Victor is the Chief Medical Officer for TennCare, Tennessee’s Medicaid Agency. At TennCare, Victor leads the medical office to ensure quality and effective delivery of medical, pharmacy, and dental services to its members. He also leads TennCare’s opioid epidemic strategy, social determinants of health, and practice transformation initiatives across the agency. Prior to joining TennCare, Victor worked at Evolent Health supporting value-based population health care delivery. In 2013, Victor served as a White House Fellow to the Secretary of Health and Human Services. Victor completed his Internal Medicine Residency at Emory University still practices clinically as an internist in the Veteran’s Affairs Health System.
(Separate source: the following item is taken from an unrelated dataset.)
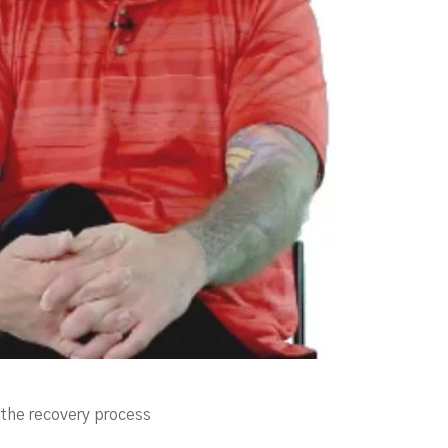
the recovery process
Tamara Ward is the SVP of Insurance Business Operations at Oscar Health, where she leads the National Network Contracting Strategy and Market Expansion & Readiness. Prior to Oscar she served as VP of Managed Care & Network Operations at TriHealth in Southwest Ohio. With over 15 years of progressive health care experience, she has been instrumental driving collaborative payer provider strategies, improving insurance operations, and building high value networks through her various roles with UHC and other large provider health systems. Her breadth and depth of experience and interest-based approach has allowed her to have success solving some of the most complex issues our industry faces today. Tam is passionate about driving change for marginalized communities, developing Oscar’s Culturally Competent Care Program- reducing healthcare disparities and improving access for the underserved population. Tamara holds a B.A. from the University of Cincinnati’s and M.B.A from Miami University.


Dr. Peter Walsh joined the Colorado Department of Health Care Policy and Financing as the Chief Medical Officer on December 1, 2020. Prior to joining HCPF, Dr. Walsh served as a Hospital Field Representative/Surveyor at the Joint Commission, headquartered in Oakbrook Terrace, Illinois.